■ **Aim of the task**
Among the lines below, tally those holding the string "target" and give the total only.

■ **The records**
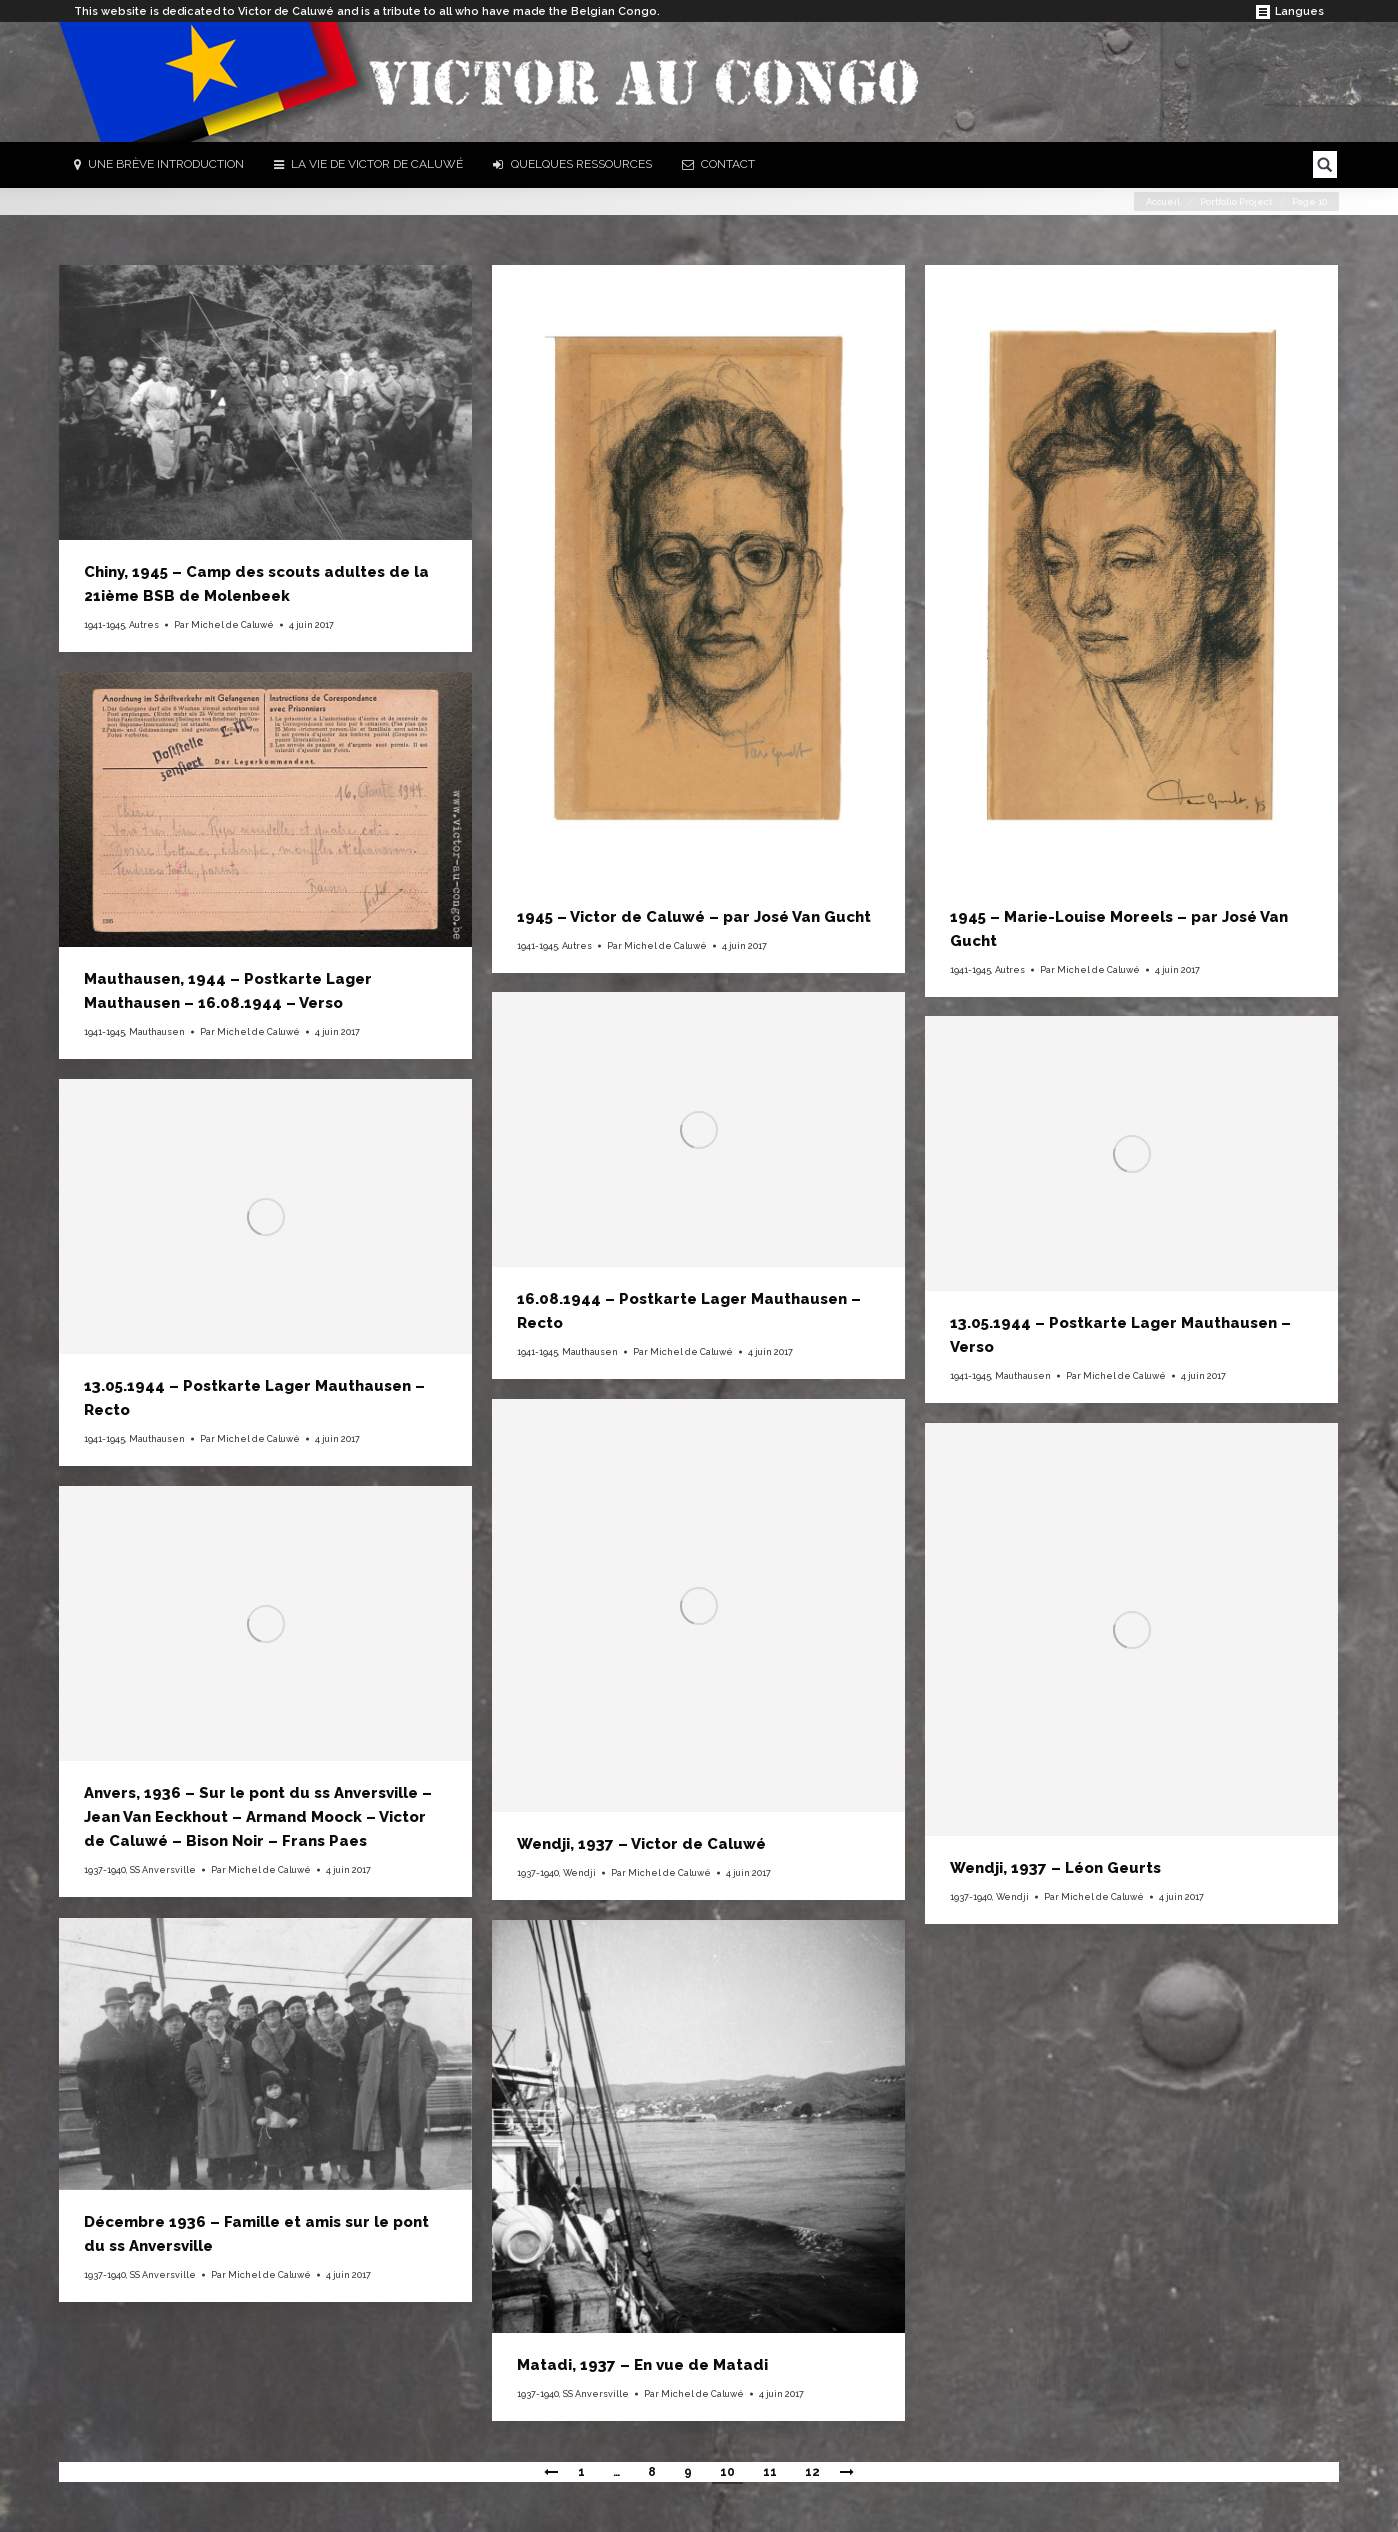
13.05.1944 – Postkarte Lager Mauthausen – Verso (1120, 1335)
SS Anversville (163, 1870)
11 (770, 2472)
---
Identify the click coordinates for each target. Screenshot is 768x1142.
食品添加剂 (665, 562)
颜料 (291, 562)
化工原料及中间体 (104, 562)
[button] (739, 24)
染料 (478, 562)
==
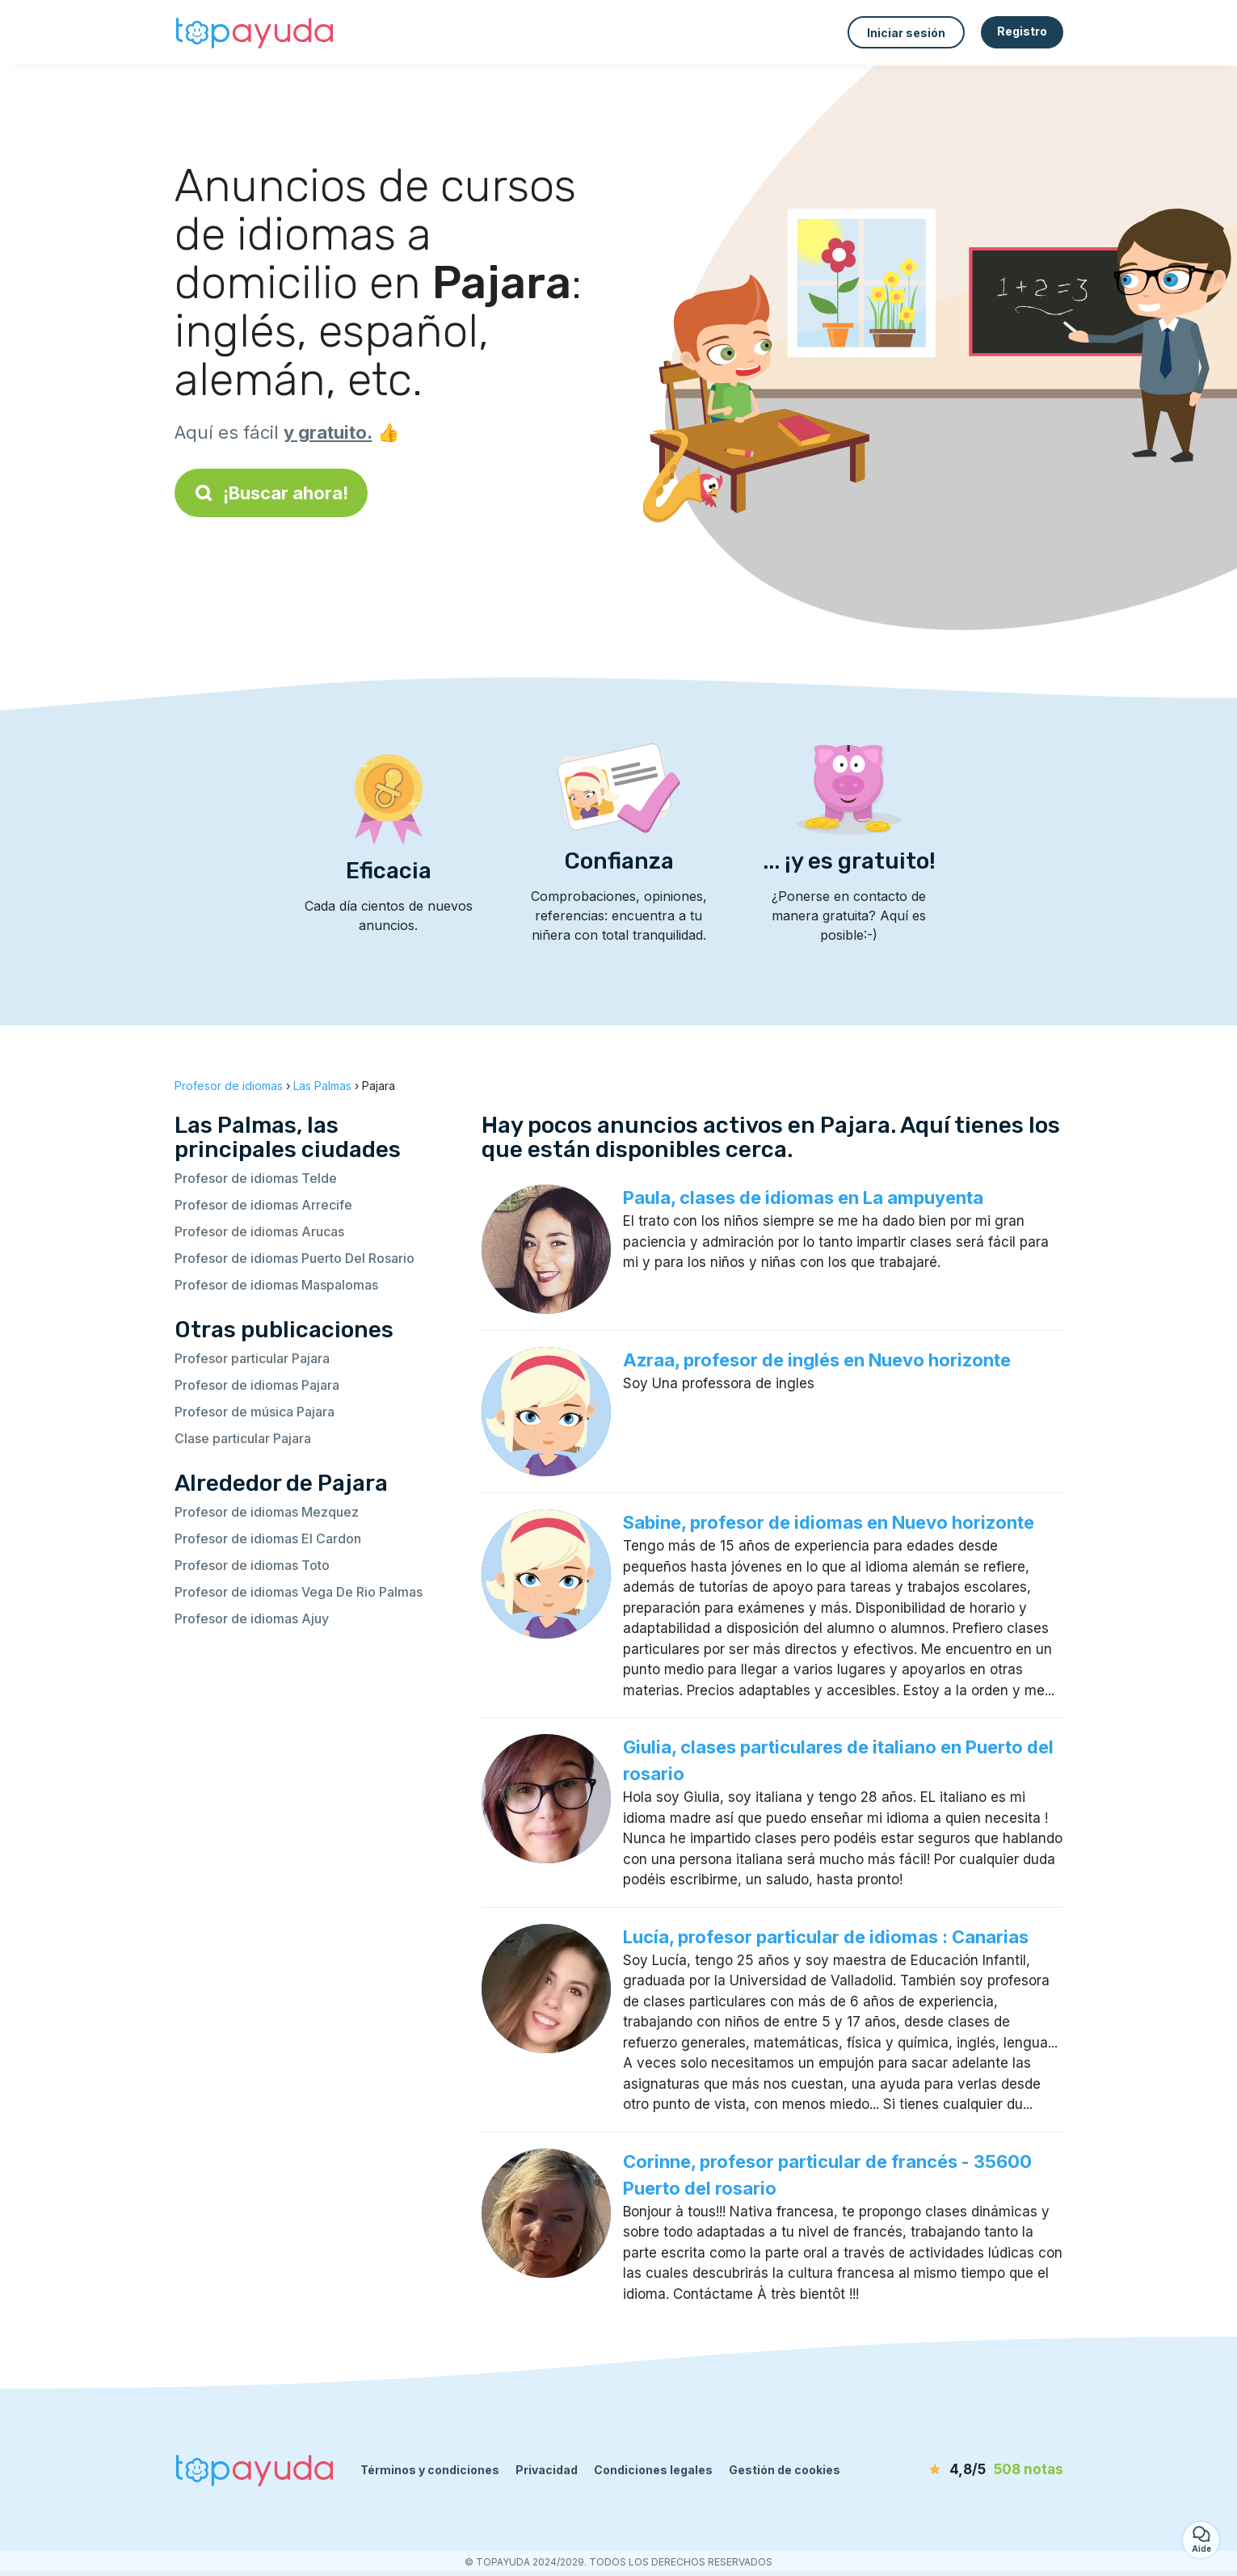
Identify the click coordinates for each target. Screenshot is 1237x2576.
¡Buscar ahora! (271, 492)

■ **Solution to the exercise**
2